Re: XMLNS in Inkscape and other editors from Joe D Williams on 2009-11-23 (public-html@w3.org from November 2009)

From: Joe D Williams <joedwil@earthlink.net>
Date: Mon, 23 Nov 2009 05:37:04 -0800
To: "Adam Barth" <w3c@adambarth.com>, "Julian Reschke" <julian.reschke@gmx.de>
Cc: "Boris Zbarsky" <bzbarsky@mit.edu>, "Gavin Carothers" <gavin@carothers.name>, "Maciej Stachowiak" <mjs@apple.com>, "HTMLwg" <public-html@w3.org>
Message-ID: <E98FFAA31B3E4534BB79ADA213083D3A@joe1446a4150a8>

>>> The algorithm tolerates leading white space, but not leading BOMs.
>>

didn't all BOM history say - if no BOM then utf-8.
Then, there became the optional utf-8 BOM. For html browsers, some of 
them became broken for a while when the utf-8 BOM was served; then 
seems like they began to tolerate a utf-8 BOM, as they should. The 
only other agument I have heard against honoring a utf-8 BOM was that 
allowing it rather than failing if first character wrong (x3d files 
use #) was that BOM check slowed the loader.
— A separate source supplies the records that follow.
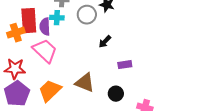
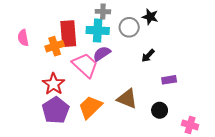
cyan cross: (57, 18) -> (98, 30), size x1.5
purple semicircle: (45, 27) -> (102, 54), moved, turned 60
red star: (15, 69) -> (54, 84), turned 30

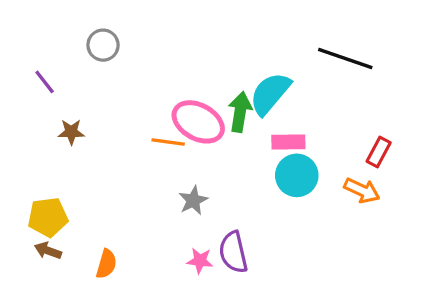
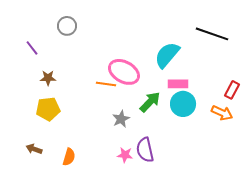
green arrow: (240, 112) -> (150, 102), moved, turned 35
yellow pentagon: (48, 217) -> (48, 109), moved

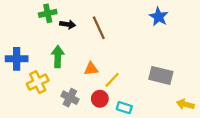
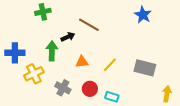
black arrow: (68, 24) -> (68, 37), moved, turned -32
brown line: (99, 28) -> (89, 25), turned -35
yellow line: (112, 80) -> (110, 65), moved
yellow arrow: (185, 104) -> (167, 94), turned 84

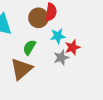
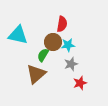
brown circle: (38, 18) -> (53, 42), moved
red star: (73, 47) -> (80, 83), moved

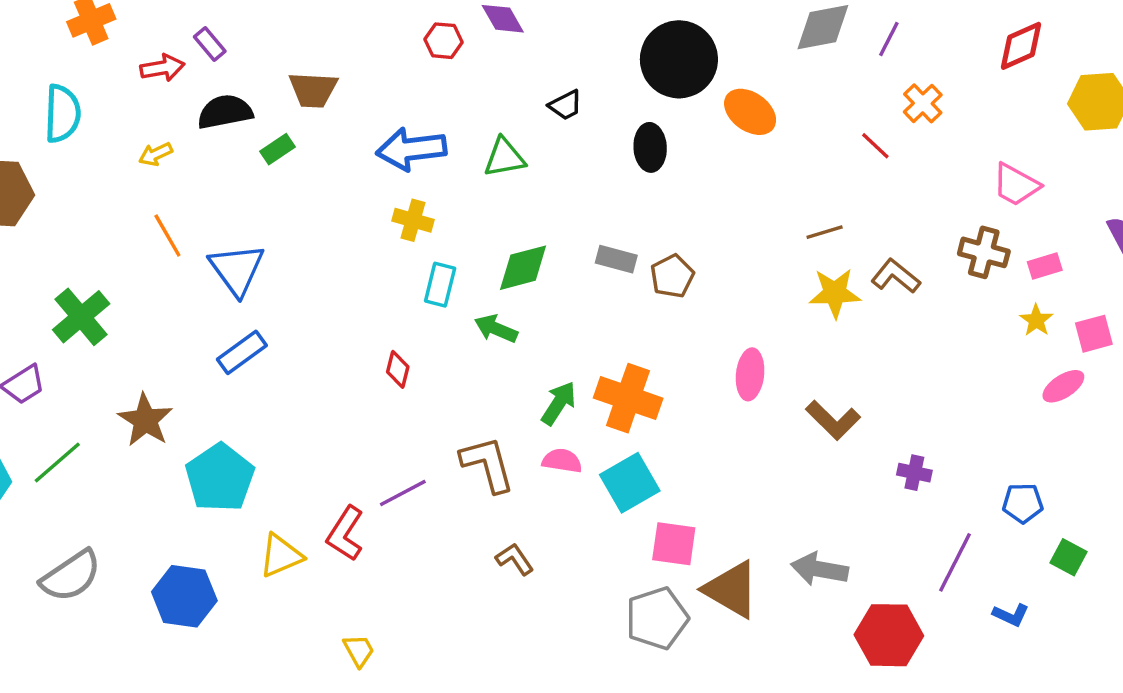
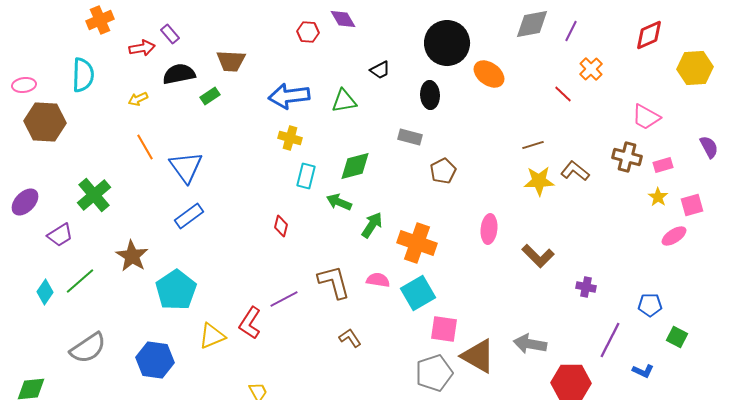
gray rectangle: (616, 259) -> (410, 137), moved
green arrow: (559, 403) -> (372, 225), moved

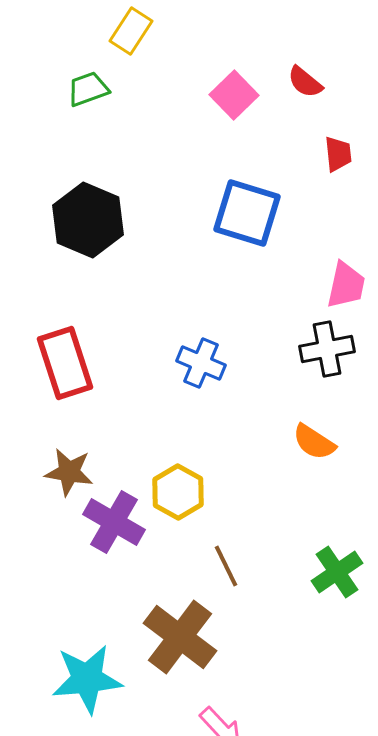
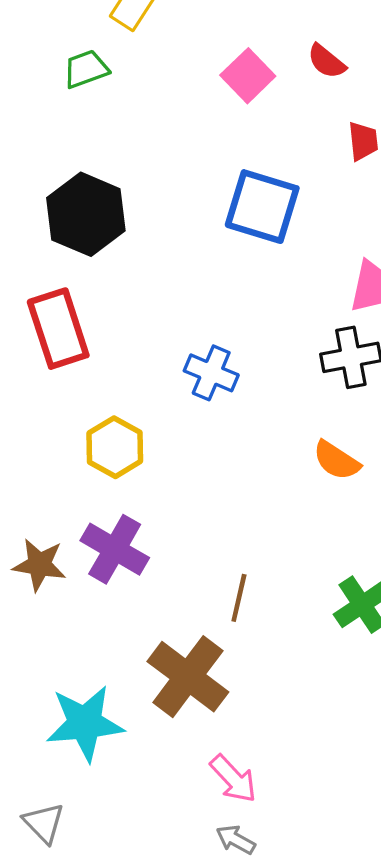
red rectangle: (65, 363) -> (58, 329), moved
brown star: (69, 472) -> (39, 565), moved
yellow hexagon: (178, 492) -> (115, 447), moved
brown line: (226, 566) -> (239, 598), turned 39

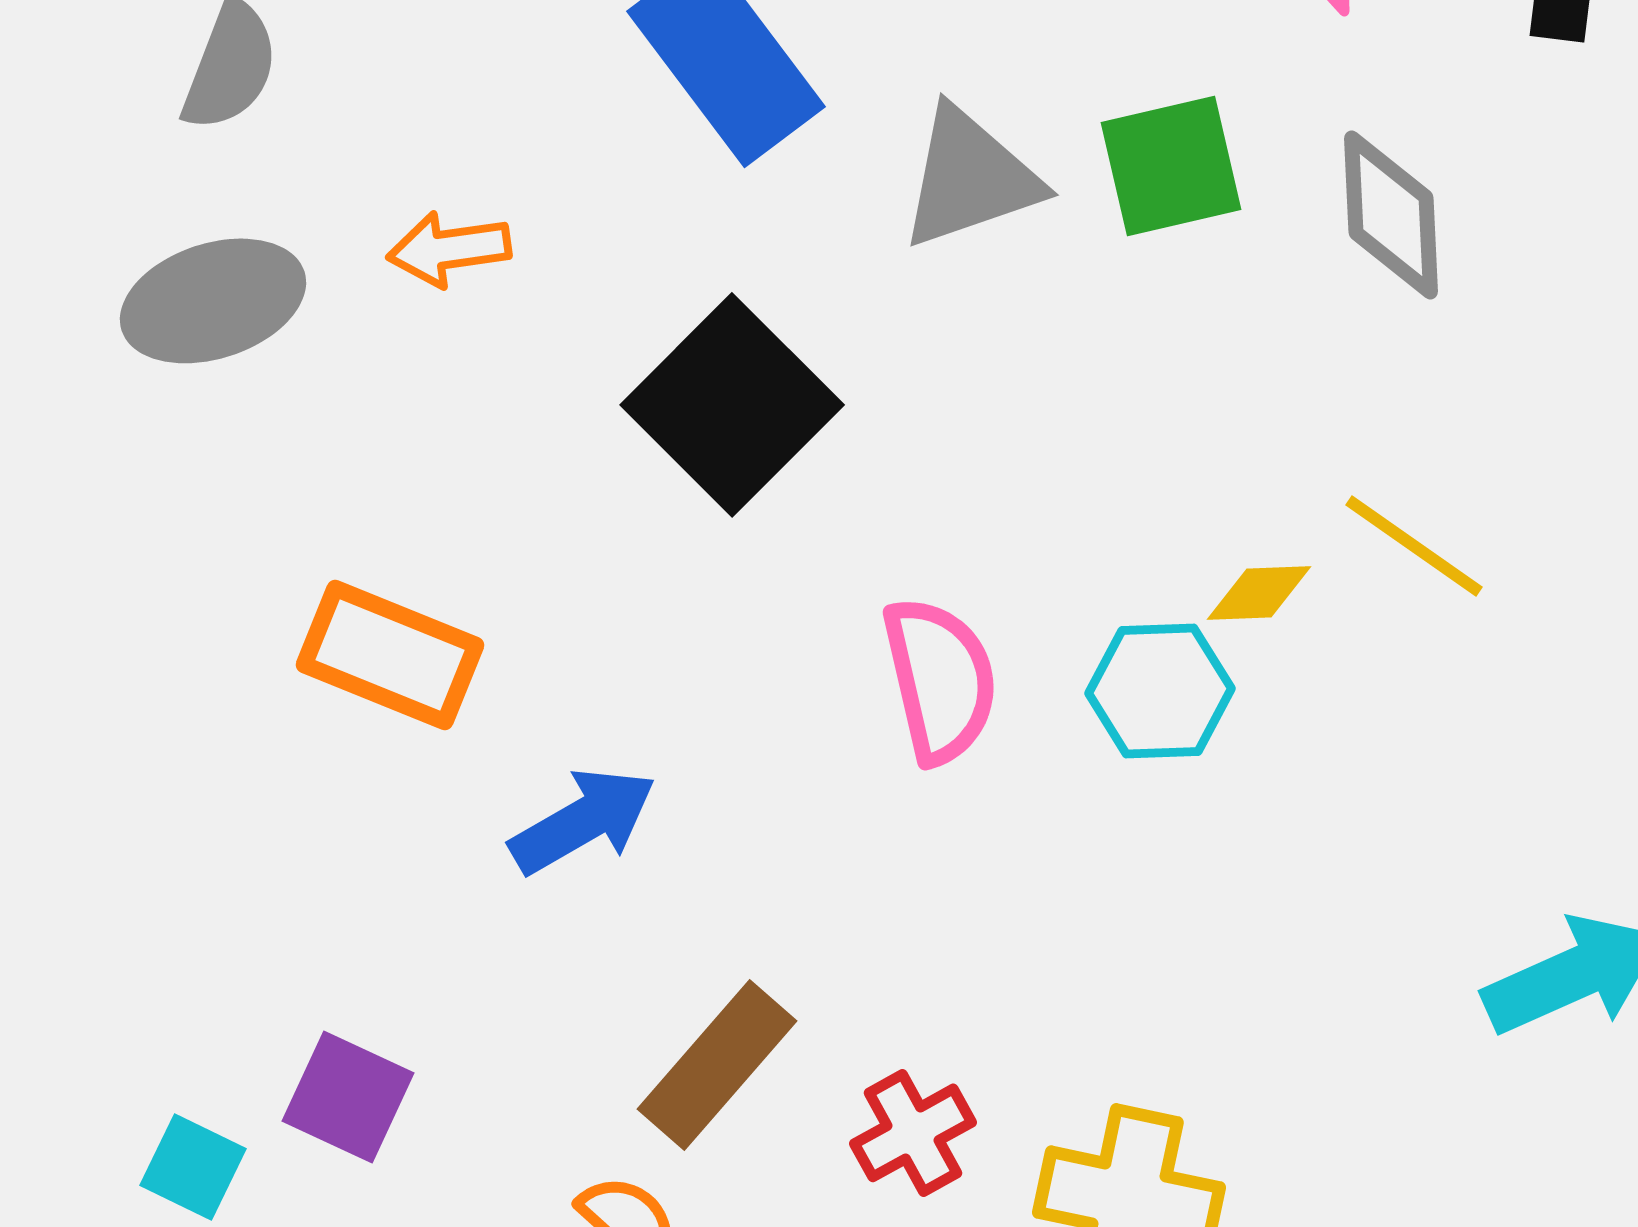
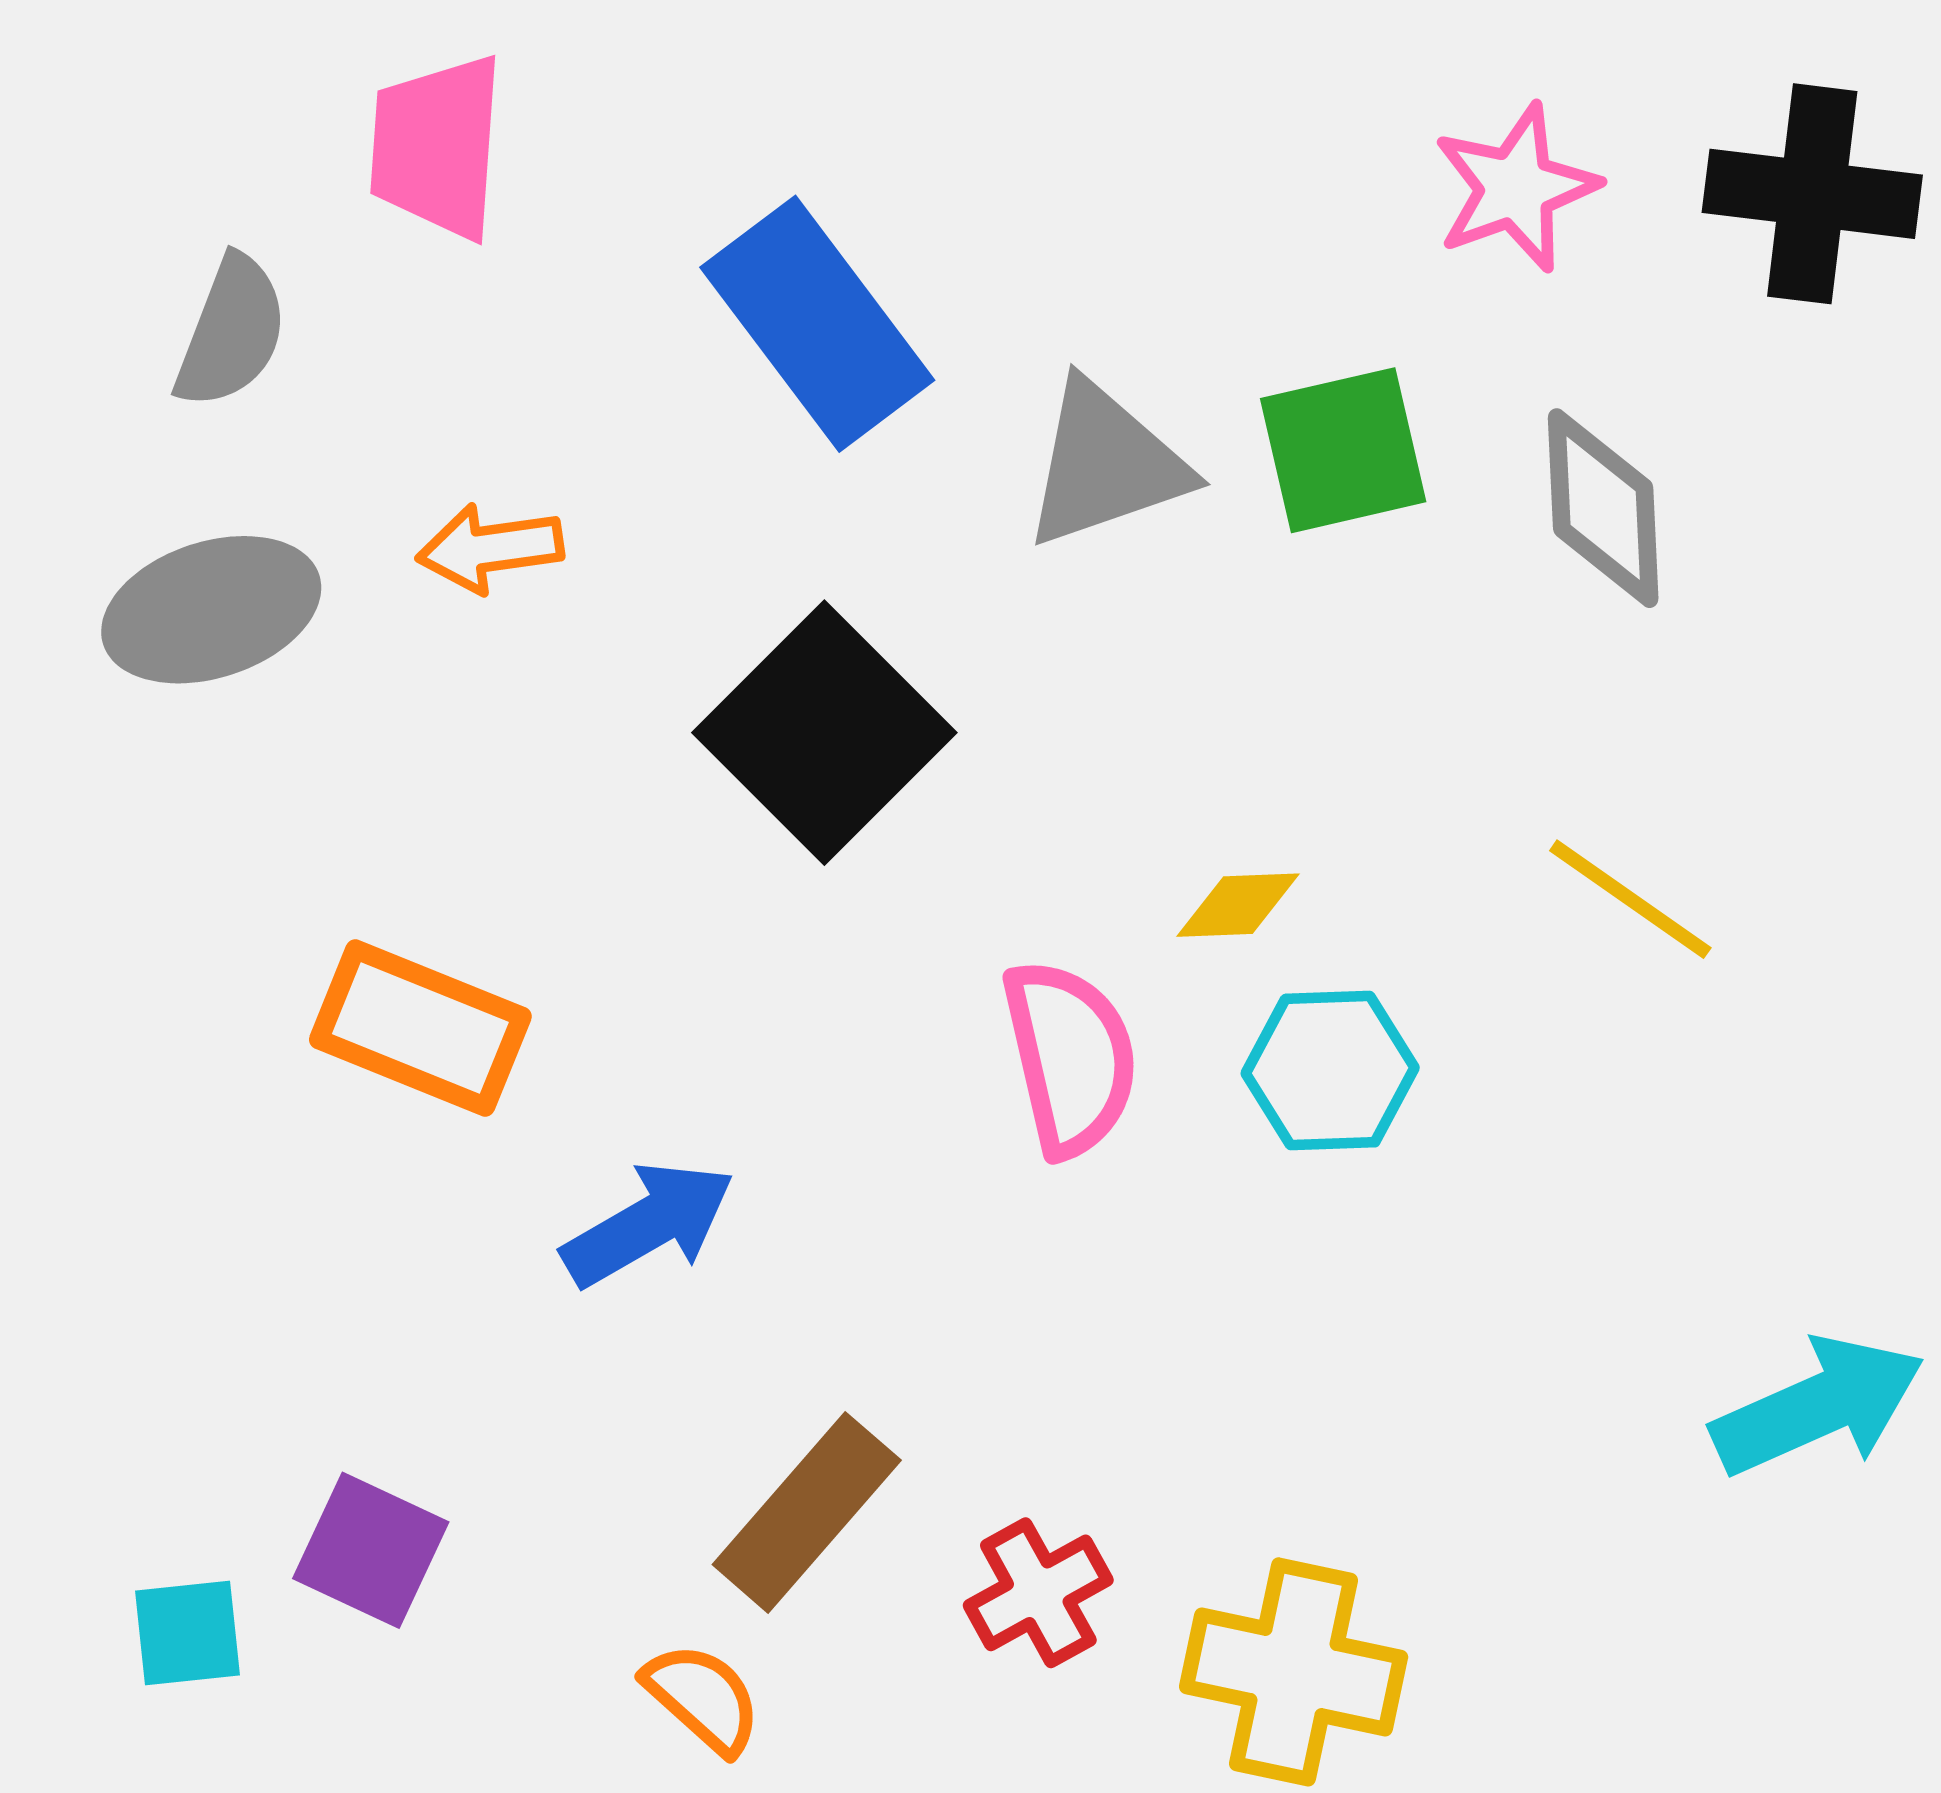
yellow diamond: (1259, 593) -> (1238, 905), moved
cyan square: (193, 1167) -> (188, 1633), turned -32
For text/html I would say 
this is not a good reason so of course the 'optional' utf-8 BOM shuld 
be honored without further questioning in that respect.
Thanks and Best Regards,
Joe


----- Original Message ----- 
From: "Adam Barth" <w3c@adambarth.com>
To: "Julian Reschke" <julian.reschke@gmx.de>
Cc: "Boris Zbarsky" <bzbarsky@mit.edu>; "Gavin Carothers"
<gavin@carothers.name>; "Maciej Stachowiak" <mjs@apple.com>; "HTMLwg"
<public-html@w3.org>
Sent: Sunday, November 22, 2009 7:48 AM
Subject: Re: XMLNS in Inkscape and other editors


> On Sun, Nov 22, 2009 at 5:27 AM, Julian Reschke
> <julian.reschke@gmx.de> wrote:
>> Adam Barth wrote:
>>> The algorithm tolerates leading white space, but not leading BOMs.
>>
>> Is there a particular reason why the BOM is not tolerated, given
>> <http://www.w3.org/TR/REC-xml/#sec-guessing>?
>
> The reason is, essentially, because Firefox does not tolerate a BOM
> in
> this case.
>
>> On the other hand, the UTF-8 BOM serves a very useful purpose
>> (auto-detection of the character set when not out-of-band encoding
>> information is available), and therefore I would expect a content
>> sniffing
>> algorithm to take it int account.
>
> The BOM actually convinces the algorithm that the response is
> text/plain.
>
>> Let's ignore "correctly" for a second -- it *does* render in IE8,
>> Opera and
>> Safari on Win7. So the two latter UAs seem to differ in the way
>> they do
>> content-sniffing from Firefox.
>
> Indeed.  Here are the signatures used by a bunch of browser sniffing
> algorithms:
>
> http://webblaze.cs.berkeley.edu/2009/content-sniffing/
>
> In particular, IE and Safari are willing to sniff text/html from a
> resource that has various HTML tags regardless of the leading
> characters.  Firefox and Chrome tolerate only leading whitespace.
> Skipping arbitrary characters is dangerous from a security point of
> view because it lets an attacker create chameleon documents that
> appear to be both HTML and some other type, like PDF.  The paper on
> that page details some attacks based on this behavior.
>
> The sniffing algorithm is extremely delicate.  It's possible we
> should
> tolerate leading BOMs, but I would want to do some measurement first
> to see exactly what the impact would be.
>
> Adam
>

Received on Monday, 23 November 2009 13:38:01 UTC